= John B. Matthias =

American Methodist minister and circuit rider (1767–1848)

John B. Matthias (January 1, 1767 - May 27, 1848) is known as the writer of the words and music for the gospel song, “Palms of Victory” (also known as “Deliverance Will Come” or “I Saw a Way-worn Traveler”), for which he is generally given credit. He was typical of Methodist Episcopal circuit riders in early 19th Century United States.

== Biography ==
There are two major primary sources for information about his life. First, the minutes of the New York Annual Conference of the Methodist Episcopal Church from 1811 through 1848, especially his official obituary written by his son, the Rev. John J. Matthias Much of the obituary is available on-line in Sacred Memories, or Annals of deceased preachers, etc. The second primary source is John B. Matthias’ personal journal, housed in the United Methodist Archives, Madison, NJ.

	John B. Matthias was born January 1, 1767, in Germantown, PA., a post of the British troops, and a field of one of the battles of the revolution. His father was a German emigrant, a firm adherent to the cause of the American Revolution, and a member of the Reformed Dutch Church. John B. was educated in the German language and grew up to be a strong American patriot who spoke frequently about the political privileges enjoyed by U.S. citizens. He learned the trade of a ship-joiner, in Philadelphia, and on the expiration of his apprenticeship he went to New-York.

	In New York he began attending John Street Methodist Episcopal Church, where the Rev. John Dickens was pastor. During the 19th century it was common for the bishop to move Methodist ministers every year or two, and Mathias was apparently upset when Dickens was moved, but he warmed to the ministry of Dickens’ successors and became a regular attender. One of these successors, the Rev. Thomas Morrell, was reassigned to the Bowery where he started a congregation known as the Forsyth Street Church. Matthias followed him to that church, where he was converted. A year after his conversion, he married Sarah Jarvis, a member of the John Street Church.

	He subsequently felt that God was calling him to preach, and the New York Annual Conference granted him a license to preach in 1793. In 1796 he moved to Tarrytown, New York, where he followed the ship-joiner trade for twelve years while preaching on Sundays (often three times on a Sunday). His son, John J. Matthias, was born at Tarrytown.
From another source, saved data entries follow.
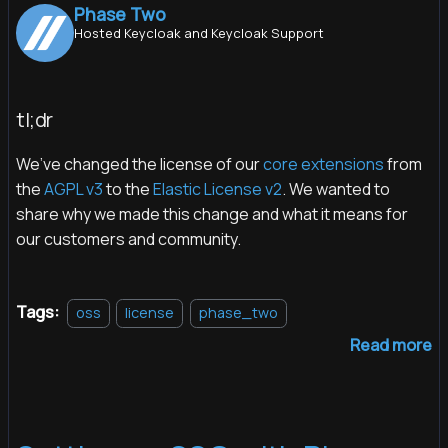
Phase Two
Hosted Keycloak and Keycloak Support
tl;dr
We’ve changed the license of our
core extensions
from
the
AGPL v3
to the
Elastic License v2
. We wanted to
share why we made this change and what it means for
our customers and community.
Tags:
oss
license
phase_two
Read more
	The beginning of his ordained ministry is unclear. His obituary indicated that he was ordained as a Deacon in 1797, but the Minutes indicate that he was not admitted “on trial” until 1811, and apparently ordained Deacon in 1812. In any case, he clearly was active in ministry, whether lay or ordained, from 1793 onward. (The Minutes kept no record of lay ministers or their appointments, even though they were a significant part of the development of the early Methodist Episcopal Church. Dixon noted that in 1848, almost half of the clergy in the New York Conference were lay ministers: 254 ministers and 220 local preachers.)

	The obituary indicates that he had hoped to be appointed as a full-time minister in 1810, but he was married with a family, and the church officials preferred young single men for the arduous work of circuit riding. Since there were enough such single ministers in the New York Conference, Matthias was passed over, much to his disappointment. Then, in the fall of 1810, he was asked to take responsibility for a circuit where the appointed minister had become ill. A layman from Rhinebeck, NY, gave him a horse, and he began his full-time ministry. For the next 30 years he served as minister on circuits up and down the Hudson River valley from just north of New York City to Schenectady.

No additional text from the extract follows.